_Supplied entries_:

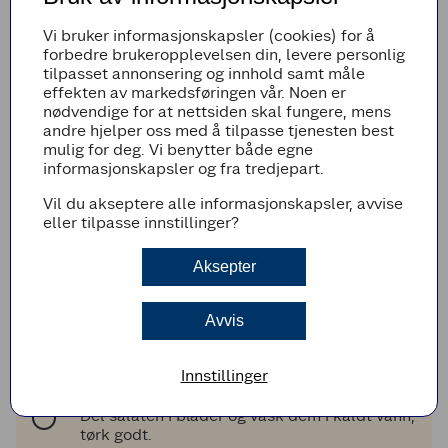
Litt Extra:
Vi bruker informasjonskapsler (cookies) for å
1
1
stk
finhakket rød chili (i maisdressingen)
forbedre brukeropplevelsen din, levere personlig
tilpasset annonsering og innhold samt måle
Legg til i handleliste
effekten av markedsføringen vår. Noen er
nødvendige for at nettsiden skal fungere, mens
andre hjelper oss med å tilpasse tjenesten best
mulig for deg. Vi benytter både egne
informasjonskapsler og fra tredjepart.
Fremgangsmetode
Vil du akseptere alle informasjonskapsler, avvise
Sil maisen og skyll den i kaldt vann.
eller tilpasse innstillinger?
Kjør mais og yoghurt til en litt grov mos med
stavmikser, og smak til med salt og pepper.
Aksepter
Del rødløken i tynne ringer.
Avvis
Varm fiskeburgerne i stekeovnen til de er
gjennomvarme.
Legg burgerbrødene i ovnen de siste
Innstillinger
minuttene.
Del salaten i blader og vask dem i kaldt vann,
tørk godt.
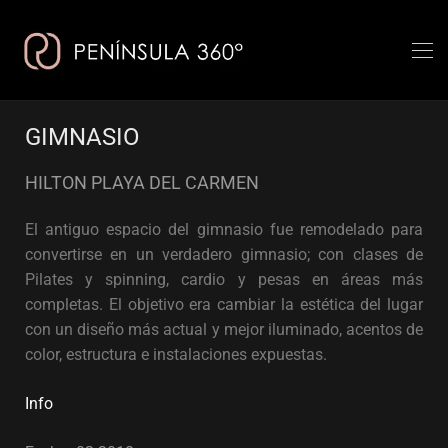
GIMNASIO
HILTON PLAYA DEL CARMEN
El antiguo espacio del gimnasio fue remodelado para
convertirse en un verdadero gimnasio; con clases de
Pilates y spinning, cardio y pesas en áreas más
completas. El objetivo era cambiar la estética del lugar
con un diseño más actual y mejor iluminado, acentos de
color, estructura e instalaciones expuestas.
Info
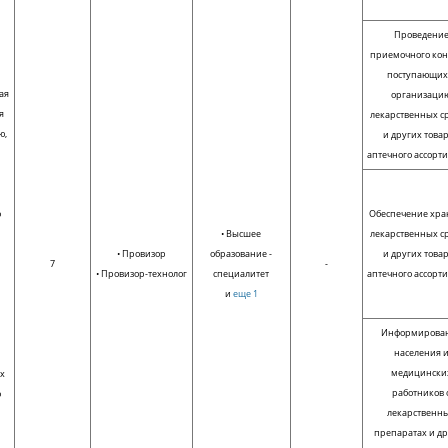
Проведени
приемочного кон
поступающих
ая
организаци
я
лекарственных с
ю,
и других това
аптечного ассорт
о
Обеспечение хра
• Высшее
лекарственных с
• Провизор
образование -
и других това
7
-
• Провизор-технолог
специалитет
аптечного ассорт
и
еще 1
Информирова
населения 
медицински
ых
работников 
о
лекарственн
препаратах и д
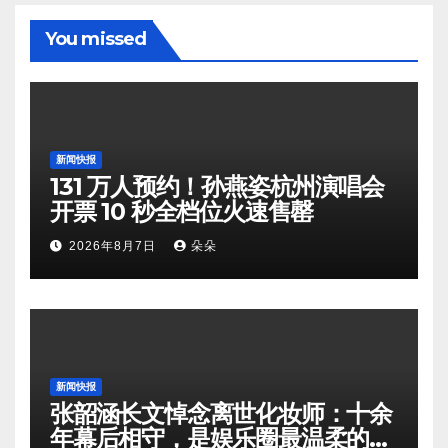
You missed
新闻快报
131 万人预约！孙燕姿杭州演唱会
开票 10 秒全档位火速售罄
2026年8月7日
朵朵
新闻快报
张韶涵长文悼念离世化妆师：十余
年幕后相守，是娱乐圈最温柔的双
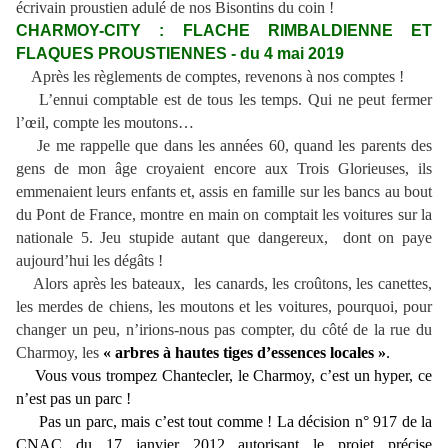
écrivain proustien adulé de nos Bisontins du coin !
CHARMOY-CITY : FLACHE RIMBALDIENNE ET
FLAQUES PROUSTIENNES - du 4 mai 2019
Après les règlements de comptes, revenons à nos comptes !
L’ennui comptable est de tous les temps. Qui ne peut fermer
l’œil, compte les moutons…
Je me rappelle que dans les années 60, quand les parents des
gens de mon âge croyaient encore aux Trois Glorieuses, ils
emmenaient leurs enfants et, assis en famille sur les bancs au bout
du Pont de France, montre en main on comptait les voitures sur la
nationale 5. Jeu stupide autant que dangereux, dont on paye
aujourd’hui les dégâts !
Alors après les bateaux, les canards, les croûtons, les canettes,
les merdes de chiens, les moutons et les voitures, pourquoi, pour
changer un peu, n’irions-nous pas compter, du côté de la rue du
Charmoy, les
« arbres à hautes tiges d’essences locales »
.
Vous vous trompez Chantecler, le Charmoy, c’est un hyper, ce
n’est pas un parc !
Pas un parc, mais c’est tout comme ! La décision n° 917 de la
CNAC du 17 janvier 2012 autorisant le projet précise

_Problem to work on_: Please give the number of lines with "Legg" in the entries above, and write no other text.

_Response for this exercise_: 2